─── Material supplied

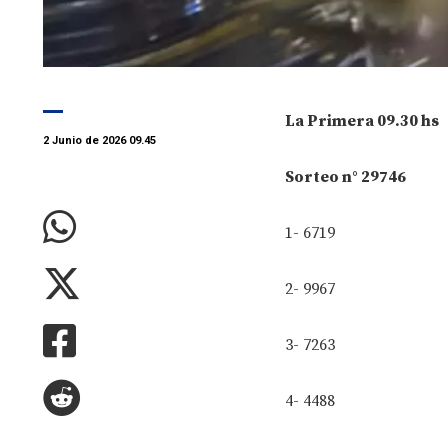
La Primera 09.30 hs
2 Junio de 2026 09.45
Sorteo n° 29746
1- 6719
2- 9967
3- 7263
4- 4488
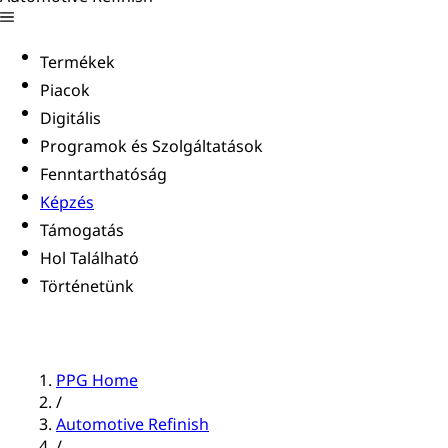
Termékek
Piacok
Digitális
Programok és Szolgáltatások
Fenntarthatóság
Képzés
Támogatás
Hol Található
Történetünk
PPG Home
/
Automotive Refinish
/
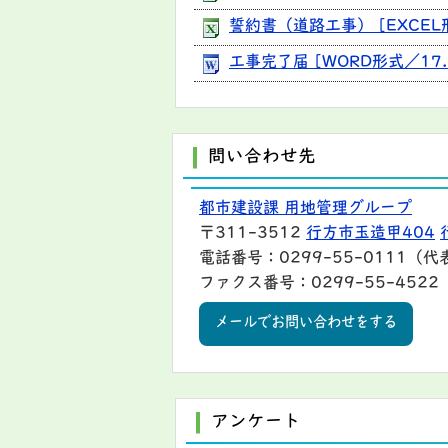
誓約書（道路工事） [EXCEL形
工事完了届 [WORD形式／17.
問い合わせ先
都市建設課 用地管理グループ
〒311-3512
行方市玉造甲404
電話番号：0299-55-0111（代
ファクス番号：0299-55-4522
メールでお問い合わせをする
アンケート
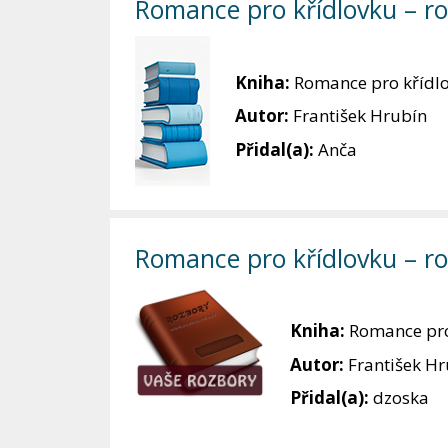
Romance pro křídlovku – roz
Kniha:
Romance pro křídl
Autor:
František Hrubín
Přidal(a):
Anča
Romance pro křídlovku – roz
Kniha:
Romance pro
Autor:
František H
Přidal(a):
dzoska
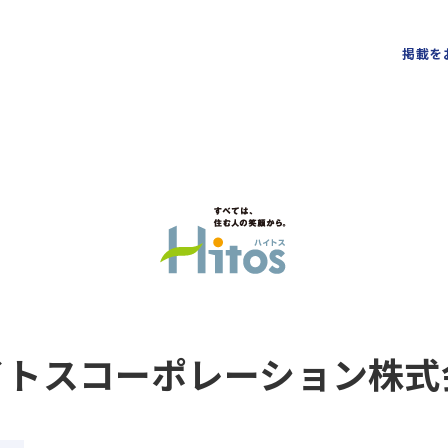
掲載を
イトスコーポレーション株式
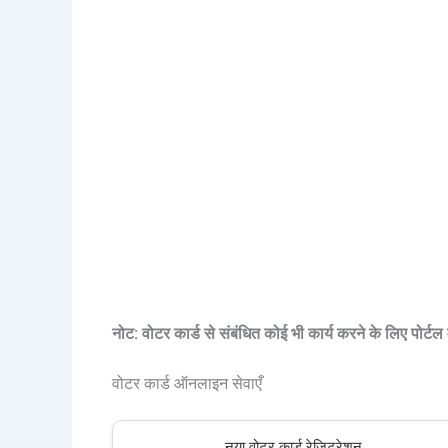
नोट: वोटर कार्ड से संबंधित कोई भी कार्य करने के लिए पोर्
वोटर कार्ड ऑनलाइन सेवाएँ
नया वोटर कार्ड रेजिट्रेशन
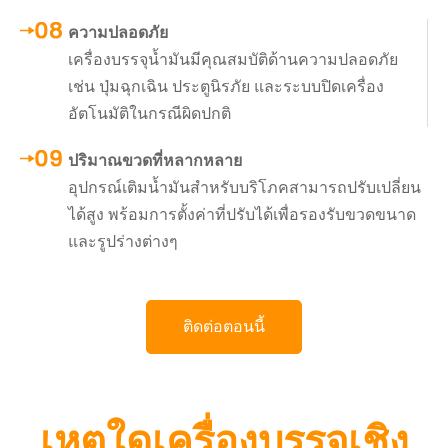
ความปลอดภัย
เครื่องบรรจุน้ำมันมีคุณสมบัติด้านความปลอดภัย
เช่น ปุ่มฉุกเฉิน ประตูนิรภัย และระบบปิดเครื่อง
อัตโนมัติในกรณีผิดปกติ
ปริมาณขวดที่หลากหลาย
อุปกรณ์เติมน้ำมันสำหรับบริโภคสามารถปรับเปลี่ยน
ได้สูง พร้อมการตั้งค่าที่ปรับได้เพื่อรองรับขวดขนาด
และรูปร่างต่างๆ
ติดต่อตอนนี้
เหตุใดเครื่องบรรจุเชิง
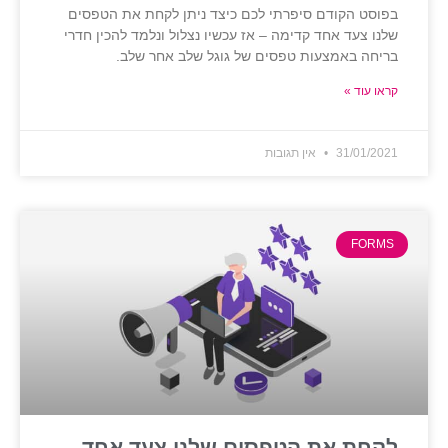
בפוסט הקודם סיפרתי לכם כיצד ניתן לקחת את הטפסים
שלנו צעד אחד קדימה – אז עכשיו נצלול ונלמד להכין חדרי
בריחה באמצעות טפסים של גוגל שלב אחר שלב.
קראו עוד »
31/01/2021
אין תגובות
FORMS
לקחת את הטפסים שלנו צעד אחד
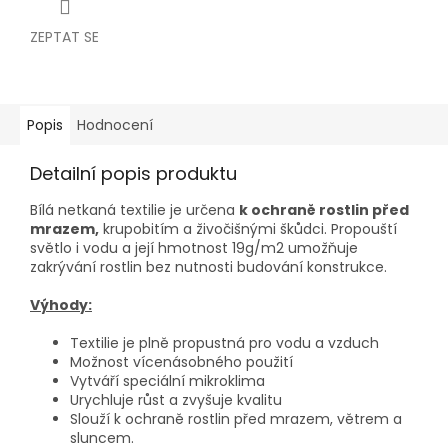
ZEPTAT SE
Popis
Hodnocení
Detailní popis produktu
Bílá netkaná textilie je určena
k ochraně rostlin před
mrazem,
krupobitím a živočišnými škůdci. Propouští
světlo i vodu a její hmotnost 19g/m2 umožňuje
zakrývání rostlin bez nutnosti budování konstrukce.
Výhody:
Textilie je plně propustná pro vodu a vzduch
Možnost vícenásobného použití
Vytváří speciální mikroklima
Urychluje růst a zvyšuje kvalitu
Slouží k ochraně rostlin před mrazem, větrem a
sluncem.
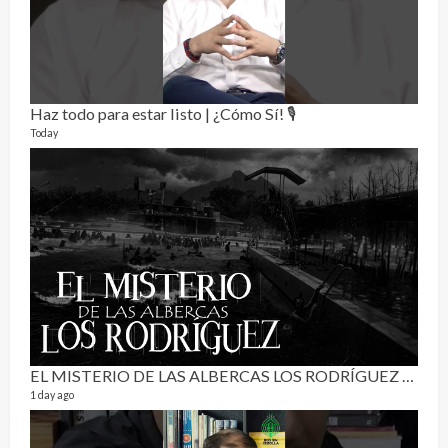
Haz todo para estar listo | ¿Cómo Sí! 🎙️
Today
RE
0 vide
3 mon
EL MISTERIO DE LAS ALBERCAS LOS RODRÍGUEZ | RELATO PARANORMAL
1 day ago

──────

Without the pictures, copy all of the entries exactly as they appear.

La Primera 09.30 hs
2 Junio de 2026 09.45
Sorteo n° 29746
1- 6719
2- 9967
3- 7263
4- 4488
Termékek
Piacok
Digitális
Programok és Szolgáltatások
Fenntarthatóság
Képzés
Támogatás
Hol Található
Történetünk
PPG Home
/
Automotive Refinish
/
誓約書（道路工事） [EXCEL形
工事完了届 [WORD形式／17.
問い合わせ先
都市建設課 用地管理グループ
〒311-3512
行方市玉造甲404
電話番号：0299-55-0111（代
ファクス番号：0299-55-4522
メールでお問い合わせをする
アンケート
Romance pro křídlovku – roz
Kniha:
Romance pro křídl
Autor:
František Hrubín
Přidal(a):
Anča
Romance pro křídlovku – roz
Kniha:
Romance pro
Autor:
František H
Přidal(a):
dzoska
掲載を
イトスコーポレーション株式
नोट: वोटर कार्ड से संबंधित कोई भी कार्य करने के लिए पोर्
वोटर कार्ड ऑनलाइन सेवाएँ
नया वोटर कार्ड रेजिट्रेशन
ความปลอดภัย
เครื่องบรรจุน้ำมันมีคุณสมบัติด้านความปลอดภัย
เช่น ปุ่มฉุกเฉิน ประตูนิรภัย และระบบปิดเครื่อง
อัตโนมัติในกรณีผิดปกติ
ปริมาณขวดที่หลากหลาย
อุปกรณ์เติมน้ำมันสำหรับบริโภคสามารถปรับเปลี่ยน
ได้สูง พร้อมการตั้งค่าที่ปรับได้เพื่อรองรับขวดขนาด
และรูปร่างต่างๆ
ติดต่อตอนนี้
เหตุใดเครื่องบรรจุเชิง
בפוסט הקודם סיפרתי לכם כיצד ניתן לקחת את הטפסים
שלנו צעד אחד קדימה – אז עכשיו נצלול ונלמד להכין חדרי
בריחה באמצעות טפסים של גוגל שלב אחר שלב.
קראו עוד »
31/01/2021
אין תגובות
FORMS
לקחת את הטפסים שלנו צעד אחד
ZEPTAT SE
Popis
Hodnocení
Detailní popis produktu
Bílá netkaná textilie je určena
k ochraně rostlin před
mrazem,
krupobitím a živočišnými škůdci. Propouští
světlo i vodu a její hmotnost 19g/m2 umožňuje
zakrývání rostlin bez nutnosti budování konstrukce.
Výhody:
Textilie je plně propustná pro vodu a vzduch
Možnost vícenásobného použití
Vytváří speciální mikroklima
Urychluje růst a zvyšuje kvalitu
Slouží k ochraně rostlin před mrazem, větrem a
sluncem.
Haz todo para estar listo | ¿Cómo Sí! 🎙️
Today
RE
0 vide
3 mon
EL MISTERIO DE LAS ALBERCAS LOS RODRÍGUEZ | RELATO PARANORMAL
1 day ago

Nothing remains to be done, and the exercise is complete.